Glee beats Beatles’ US singles chart record; only six more signs of the apocalypse to go!

Glee beats Beatles' US singles chart record; only six more signs of the apocalypse to go!

Dear John Lennon,

How are you, dude? How is everything going up there in the afterlife? Guess you were a little off base when you imagined “no heaven,” huh? Hahaha. Oh well, nobody’s perfect. Say, speaking of heaven, I hope you gave J.D. Salinger a good kick in the ass when he got up there last year. LOL! (Oh, that means “laughing out loud,” by the way. It’s kind of a recent thing down here.) Anyway, I just wanted to wish you a happy 70th birthday, man. Congrats for sure. Unfortunately, in lieu of a present, I’ve got some bad news for you:

According to the BBC, the cast of the US TV show Glee (a show about the tribulations of a geeky high school choir… seriously) just beat your band’s long-ass-standing record for the most appearances in the Billboard Hot 100 singles chart by a non-solo act. Only your idol Elvis Presley and that James Brown guy have scored more US hits, with 108 and 91, respectively.

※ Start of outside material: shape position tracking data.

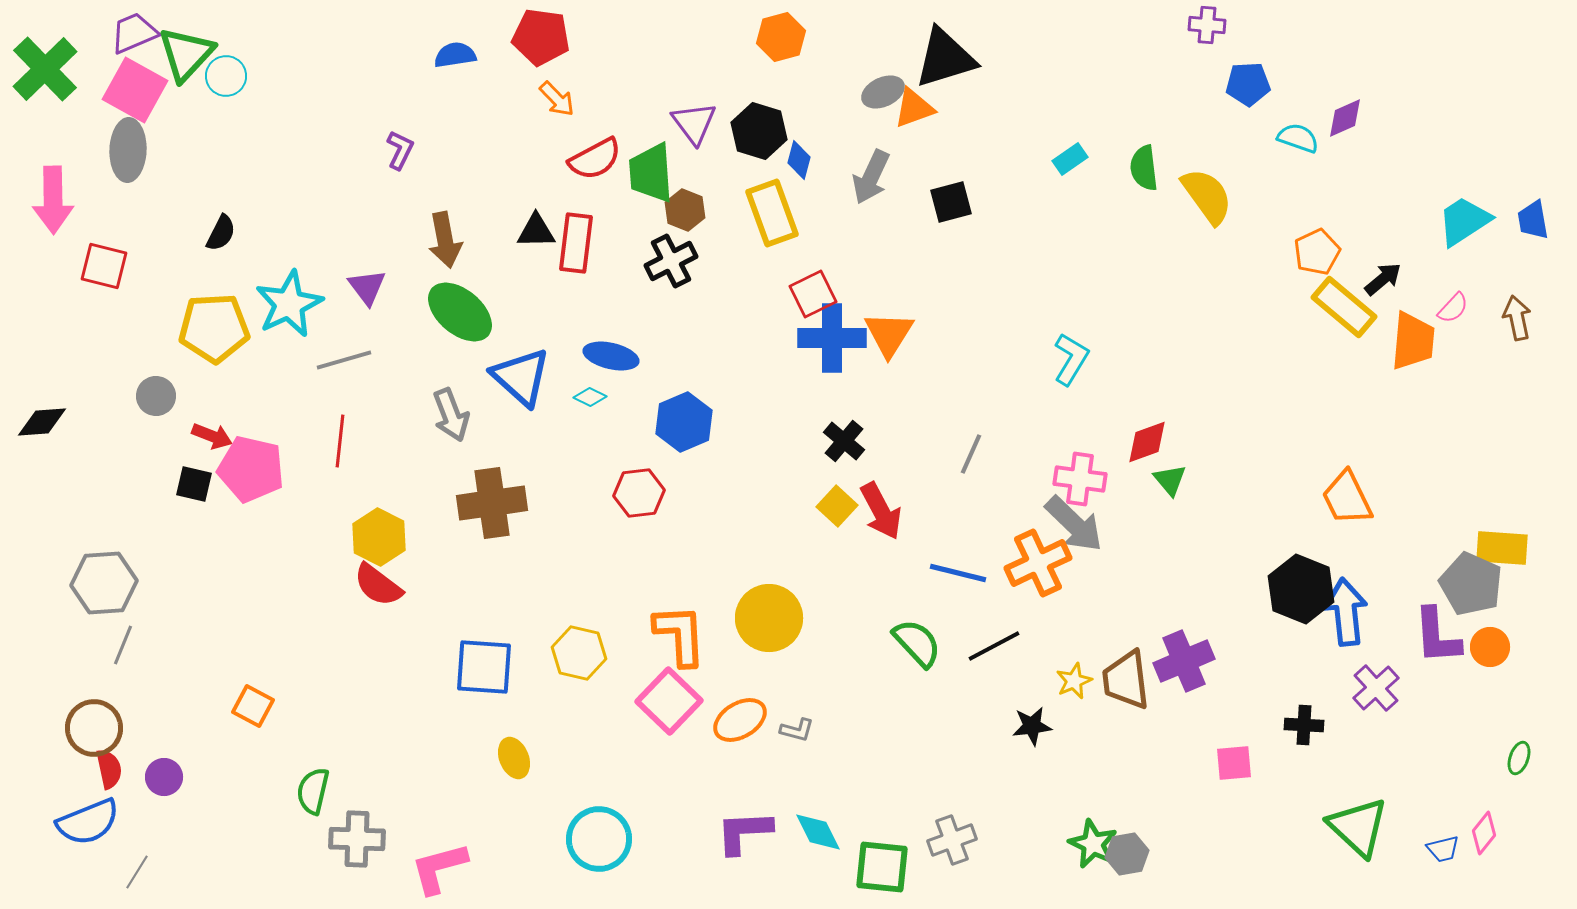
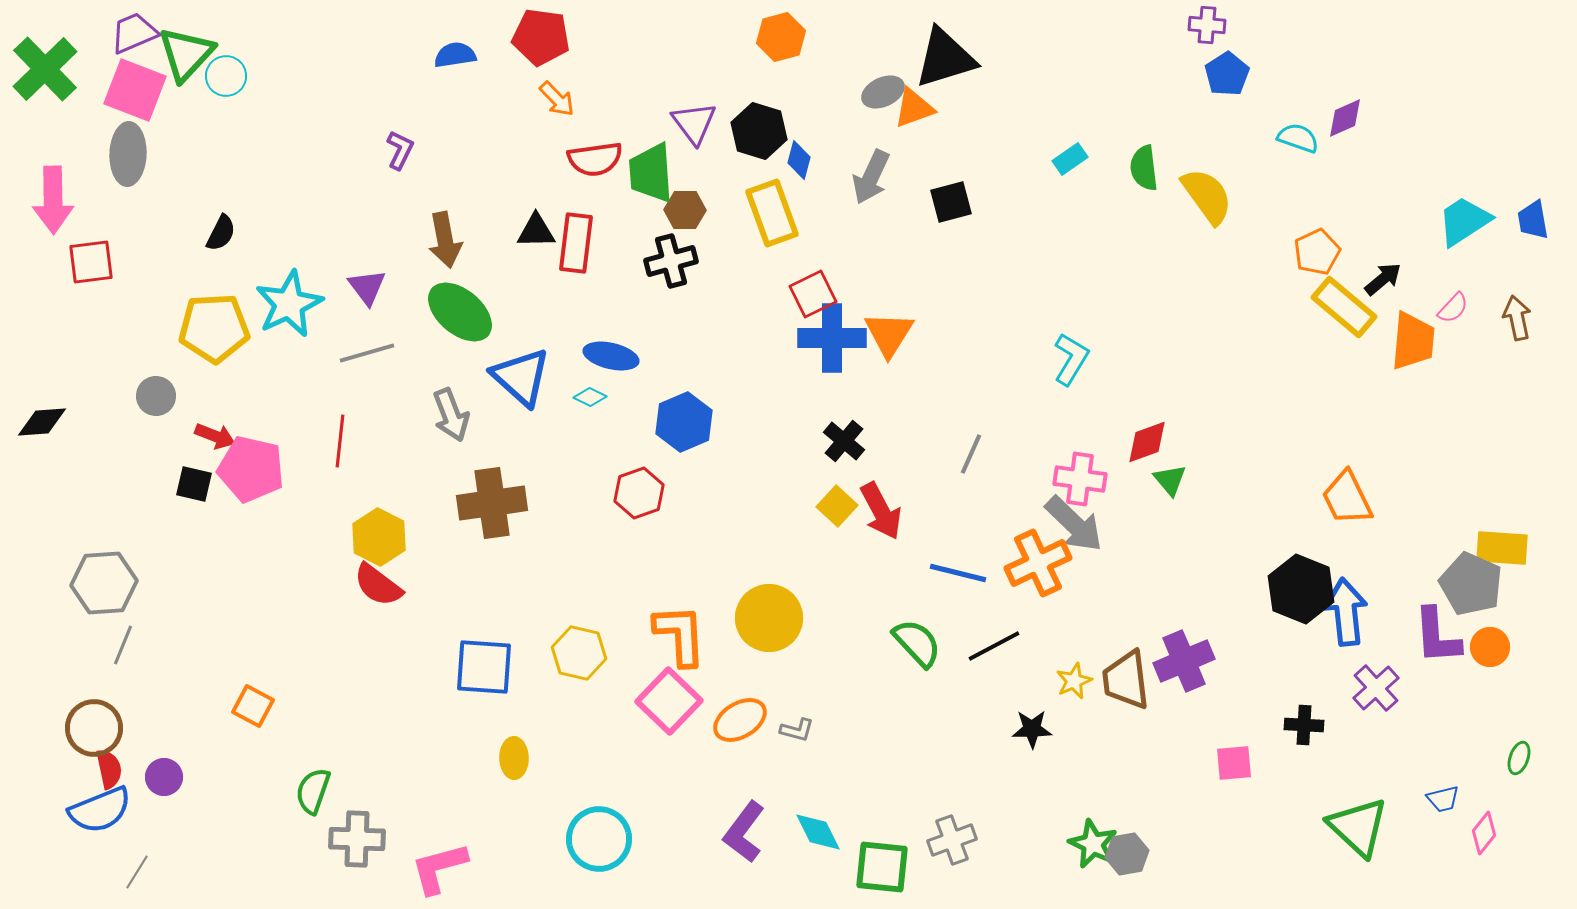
blue pentagon at (1248, 84): moved 21 px left, 10 px up; rotated 30 degrees counterclockwise
pink square at (135, 90): rotated 8 degrees counterclockwise
gray ellipse at (128, 150): moved 4 px down
red semicircle at (595, 159): rotated 20 degrees clockwise
brown hexagon at (685, 210): rotated 21 degrees counterclockwise
black cross at (671, 261): rotated 12 degrees clockwise
red square at (104, 266): moved 13 px left, 4 px up; rotated 21 degrees counterclockwise
gray line at (344, 360): moved 23 px right, 7 px up
red arrow at (212, 436): moved 3 px right
red hexagon at (639, 493): rotated 12 degrees counterclockwise
black star at (1032, 726): moved 3 px down; rotated 6 degrees clockwise
yellow ellipse at (514, 758): rotated 21 degrees clockwise
green semicircle at (313, 791): rotated 6 degrees clockwise
blue semicircle at (88, 822): moved 12 px right, 12 px up
purple L-shape at (744, 832): rotated 50 degrees counterclockwise
blue trapezoid at (1443, 849): moved 50 px up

See, the way it works is that songs that the kids sing on the show are released digitally (don’t ask, John; you don’t want to know) after each episode is broadcast. Six new entries this week brings their total to 75 chart entries, compared with your guys’ 71. Of those six entries, five were covers of Britney Spears songs (again, probably best not to ask). Among them was a version of the singer’s mega-hit “Toxic,” which landed at 16, making it the show’s highest new entry to date. In fact, that track sold 109,000 downloads (copies) in its first week of release. And all together, Glee has moved 2.8 million albums and 11.5 million downloads, according to the Nielsen SoundScan numbers.

And to make that wound a little saltier, your 71 songs with The Beatles charted between 1964 and 1996, while Glee’s hit parade only got started last June! Yeah, I know. Sorry. But hey, on the plus side, only 14 of Glee’s hits have stayed in the chart for more than one week, giving them a cumulative total of 105 weeks on the Hot 100, whereas you’ve hung around that particular chart for a commutative total of 617 weeks. That’s pretty damn impressive, John. Still, I can see how this news can be kind of irksome on your birthday. I hope you’re not still a jealous guy?